Some of the miner’s worse performance depends on pandemia. However, there were other “one -time” factors: China’s four -year Australian Australian thermal coal imports and some types of copper forced the demands to find new markets by disrupting demand.

And then there is air. Mining productivity, such as agriculture, is strongly affected by weather conditions. The heavy rain, floods and storms affecting the production and exports of the iron ore hit Pilbara again and again. Rio Tinto also suffered from the problems of port and ore quality in some of the company’s mines. The 2019 Bushfires had a small impact on mine output in NSW and Queensland regions, followed by 2020 floods and storms that significantly affected mines and ports along the east coast and especially in the central Queensland and Hunter Valley coal export complexes. In Queensland and NSW, there were floods affecting coal mining and export volumes in 2021 and 2022.

Cy cyclones such as tropical cyclone megan disrupted operations and cause damage (forcing the world’s largest manganese mine in Groote Eylandt to close for more than a year in 2023). In most of the WA Gold Mining Sector, heavy storms and rain have stopped mining in more than a dozen mining in recent years, limited production and increased costs.

Throughout such events, like mining companies and other enterprises, it holds the personnel in the hands of the ongoing labor shortage. Less output plus more workers are equal to lower productivity.

Although individual weather events also have a one -in -law, they become more frequently considering the climate crisis fed by the deterioration of coal and gas exports. The slowdown of our demand for our commodities in China will have effects on the production of Australian mining, such as Trump’s tariff chaos.
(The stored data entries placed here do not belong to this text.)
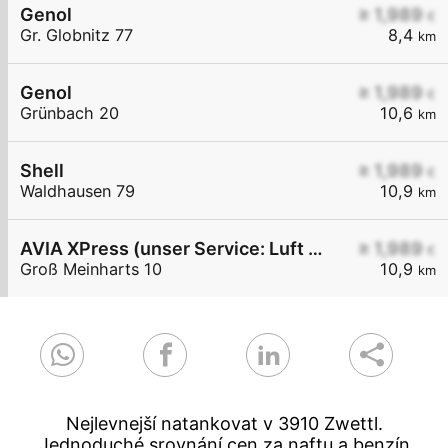
Genol
≥ 1,989
€
Gr. Globnitz 77
8,4
km
Genol
≥ 1,989
€
Grünbach 20
10,6
km
Shell
≥ 1,989
€
Waldhausen 79
10,9
km
AVIA XPress (unser Service: Luft und Wasser)
≥ 1,989
€
Groß Meinharts 10
10,9
km
Nejlevnejší natankovat v 3910 Zwettl.
Jednoduché srovnání cen za naftu a benzín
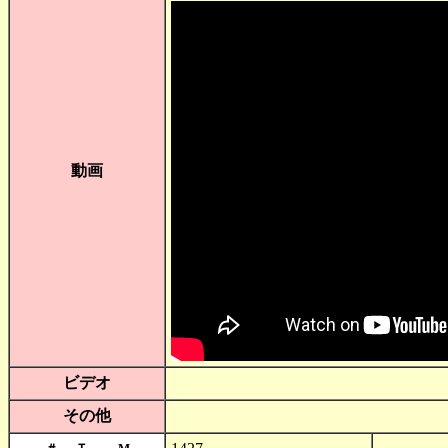
動画
ビデオ
その他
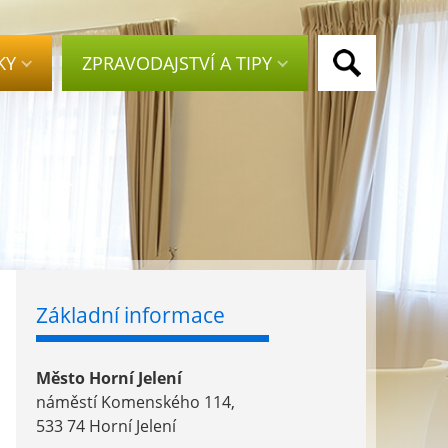
KY
ZPRAVODAJSTVÍ A TIPY
Základní informace
Město Horní Jelení
náměstí Komenského 114,
533 74 Horní Jelení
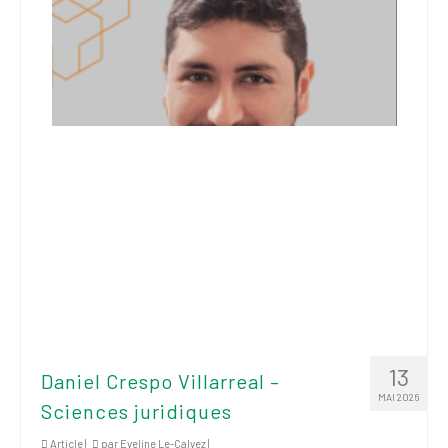
institutionnels
Statuts et
règlements
Politiques
Outils de visibilité
Signature – Courriel –
Place à notre
valorisation
Signature – Fond
d’écran – Place à
notre valorisation
Signature – Courriel
13
(FNEEQ)
Daniel Crespo Villarreal –
MAI 2026
Sciences juridiques
Vignettes
Article |
par
Eveline Le-Calvez
|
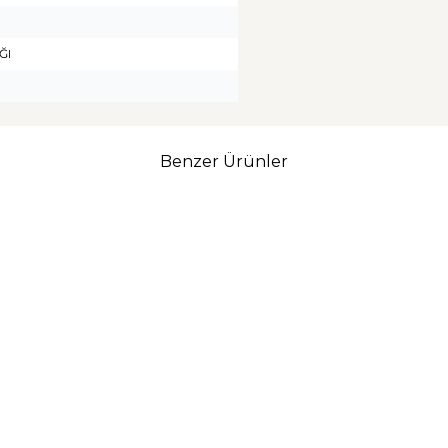
ĞI
Benzer Ürünler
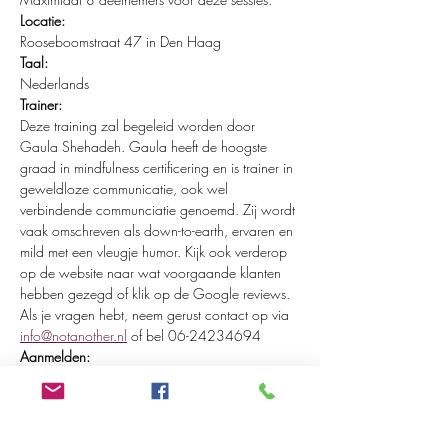
Locatie:
Rooseboomstraat 47 in Den Haag
Taal:
Nederlands 
Trainer:
Deze training zal begeleid worden door 
Gaula Shehadeh. Gaula heeft de hoogste 
graad in mindfulness certificering en is trainer in 
geweldloze communicatie, ook wel 
verbindende communciatie genoemd. Zij wordt 
vaak omschreven als down-to-earth, ervaren en 
mild met een vleugje humor. Kijk ook verderop 
op de website naar wat voorgaande klanten 
hebben gezegd of klik op de Google reviews. 
Als je vragen hebt, neem gerust contact op via 
info@notanother.nl
 of bel 06-24234694
Aanmelden:
Meld je je aan via de website.
Tickets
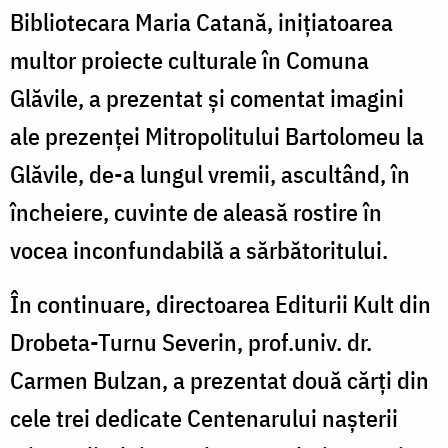
Bibliotecara Maria Catană, inițiatoarea
multor proiecte culturale în Comuna
Glăvile, a prezentat și comentat imagini
ale prezenței Mitropolitului Bartolomeu la
Glăvile, de-a lungul vremii, ascultând, în
încheiere, cuvinte de aleasă rostire în
vocea inconfundabilă a sărbătoritului.
În continuare, directoarea Editurii Kult din
Drobeta-Turnu Severin, prof.univ. dr.
Carmen Bulzan, a prezentat două cărți din
cele trei dedicate Centenarului nașterii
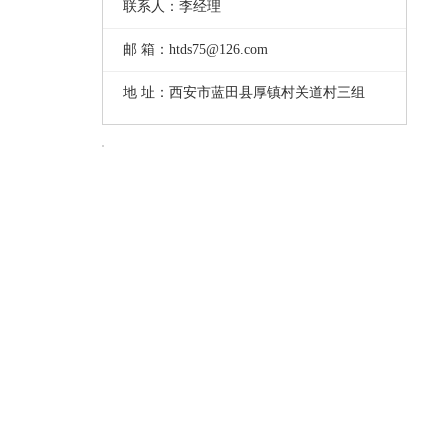
联系人：李经理
邮 箱：htds75@126.com
地 址：西安市蓝田县厚镇村关道村三组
RBA correctly notes that there is a problem of productivity even after switching to maintenance economy and mining. However, both of them show that there is no regulatory revision that will solve a magic reform, tax cliché, attack on workers’ rights, government investment and productivity, despite all the creaks from the Galahs. The deceleration is directed by factors such as demography and climate that it cannot do anything, as it is elsewhere in the Western world, or in the case of climate – in case of climate.

Is there anything to do about Australia’s delay efficiency?